罪と葛藤
妹紅は女性らしい喋り方が基本。
しかし男言葉を使うこともある。
とりあえず親しい人の時は男言葉っていう設定にしよう(提案
森近霖之助、修行中の名前などはわからない。
よし、めんどくさいからそのまんま使っていいよね。
主人公の将来に親友になるオリキャラを出したい、出せない。
上白沢家一室、聖に与えられた部屋の真ん中で、本と大量の紙束を抱えて聖は死んだ魚のような目をしていた。
本に書かれている言語はアッカド語、魔法の勉強のために与えられた一冊である。
魔法とは現在の科学と呼ばれているものと密接に関係する。
今でこそ反対の代物となってはいるが、昔は似て非なるものだった。
「聖ーいるの……うおっ!?」
妹紅がそんな聖をみて思わずのけぞり驚いた。
灯篭の灯りの中、死んだ目をした子供が、本を読んでいる光景だ、どこかのホラー映画にでてきそうな光景だ。
「もこ……ねえさん、ふふ、すごいよ、言葉が追いかけてくるんだ」
「聖ィィ、それ幻覚だ!文字は動かない!」
「嘘だぁ、サンスクリット語が笑ってるよ?」
「け、けけけ慧音ェェ!」
「大丈夫だ、聖、私は古代語はある程度理解している」
「うおっいつのまに!?」
たまらず妹紅は慧音の名前を呼ぶ――瞬間に妹紅の背後から聖へと向かう慧音がでてくる。
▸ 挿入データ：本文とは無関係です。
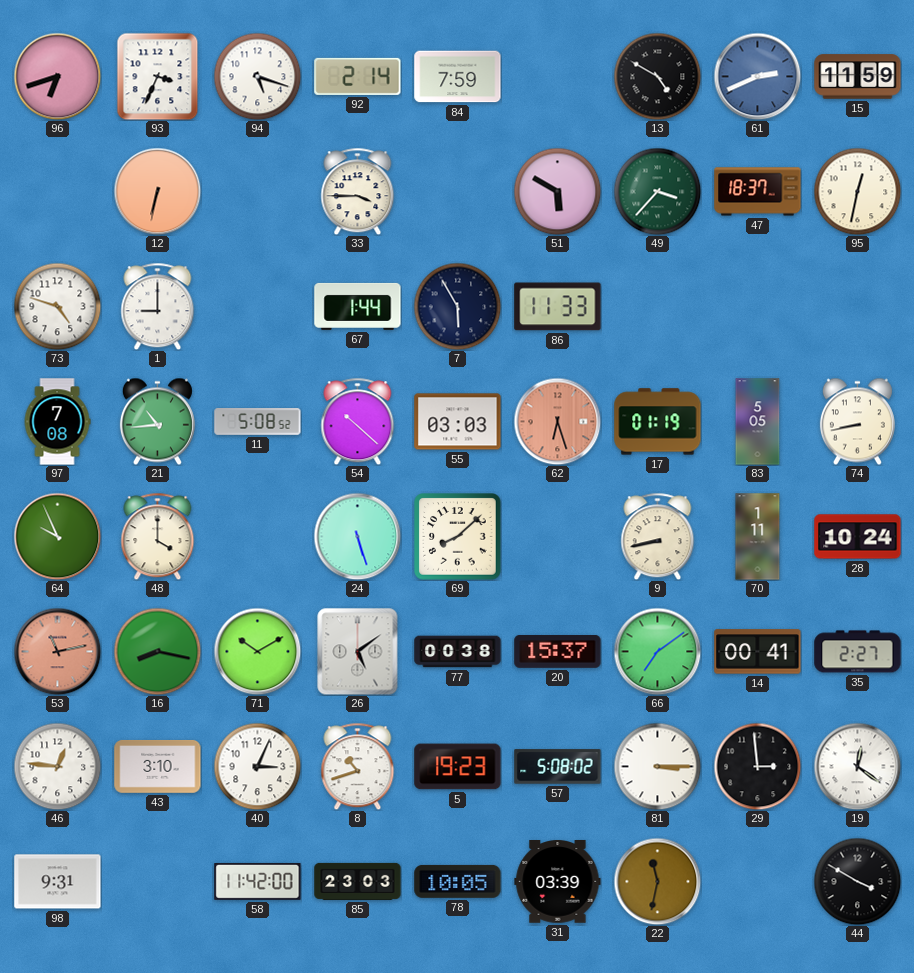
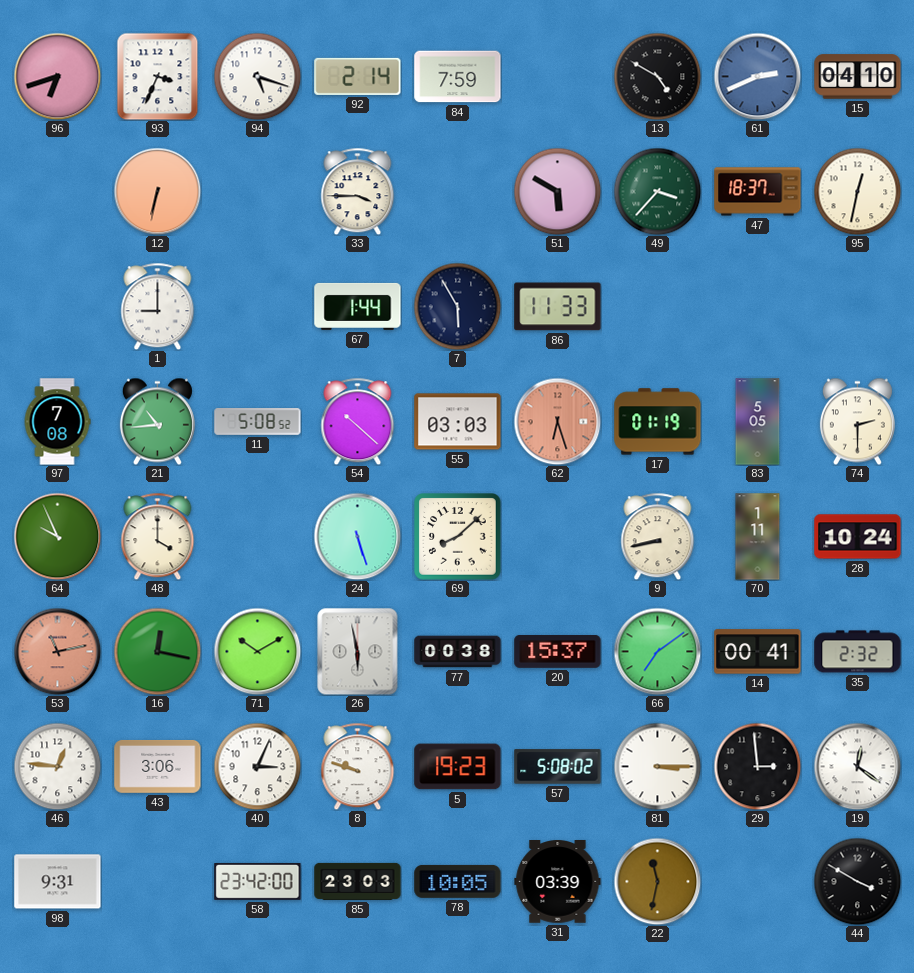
15: 11:59 -> 04:10
73: 4:48 -> none
74: 8:43 -> 2:30
16: 8:17 -> 12:17
26: 5:09 -> 5:58
35: 2:27 -> 2:32
43: 3:10 -> 3:06
8: 10:42 -> 9:48
58: 11:42 -> 23:42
どれだけ取り乱せばいいのだ。
「慧音母さん……」
「大丈夫だ、聖……」
「なんだろう、ものすごいシュールだ」
泣きながら抱き合う二人に、妹紅はため息をついた。
ふぁ~あ、と欠伸をして目を擦る、眠そうに授業を受けると、昼食時に母さんが『つまらなかったのか?いいんだぞいっても……べ、別に、別に言ってもいいんだぞ』と泣きそうな顔で聞いてくるので、さっさと眠気を取ってしまわなければ、と伸びをする。
「眠そうだね?」
視界の隅からひょっこりと、いつのまにか横に来ていた魔理沙が声をかけてくる。
「あー、ちょっとあってね」
「修行が夜遅くまであったの?気をつけてね」
「あぁうん、ありがとう」
詳しくは言わずに心配してくれた礼を返す。
大体古代語のレクチャーは晩飯時あたりでいったん終了となったのだが、パチュリー師匠から与えられた本の一冊に歴史書があったことが運のつきだ、気が付けば朝が来ていた、今日が休みでよかったとホッとするが頭がもやがかかったように正常に働かない。
軽く体を動かそう、そう思い魔理沙へと提案する。
「なぁ今日遊ばないか?」
「うんっ、いつも用事があるから久々だね」
最近は魔力と気、そして週一ではあるが霊力もやっているためにかなり多忙だ。
週二回はあった休みが一回へと減ってしまい、友達と遊ぶこともままならない。
「よし、今日はどう遊ぶ?」
「じゃあこーりんと会おう!」
「こーりん?」
「うんっお父さんのところで修行しているの!半分人間で半分妖怪なんだって!」
魔理沙のお父さんのところで修行して、半分妖怪……。
それらの単語を合わせて、想像してみる。
日焼けして、クリームを塗られてテッカテカな肌をしている青年が、ほぼ全裸な格好でポージングしながら『HAHAHA!君がMARISA‐CHANのFRIENDのSEI☆KUNだね、僕の名前はKO-RIN!好きな筋トレは懸垂30kg荷重、好きな食べ物は卵と笹見、好きな栄養素はコレステロール、嫌いな物はアルコールかな!』そういってムキムキィッと筋肉を盛り上げさせる青年。
「あいたくねぇ……」
そんな聖の一言で悟ったのか、魔理沙は苦笑いでやんわりと否定する。
「こーりんはガタイはいいらしいけど、普通だよ」
「……そうなの?」
「うん!」
よかったとは声には出さないが本気で思う。
あのテンションが一人でももてあますというか扱いきれない、コップの水が表面張力でギリッギリ保っているようなものだというのに、二人でくると噴水のように流れ出すだろう。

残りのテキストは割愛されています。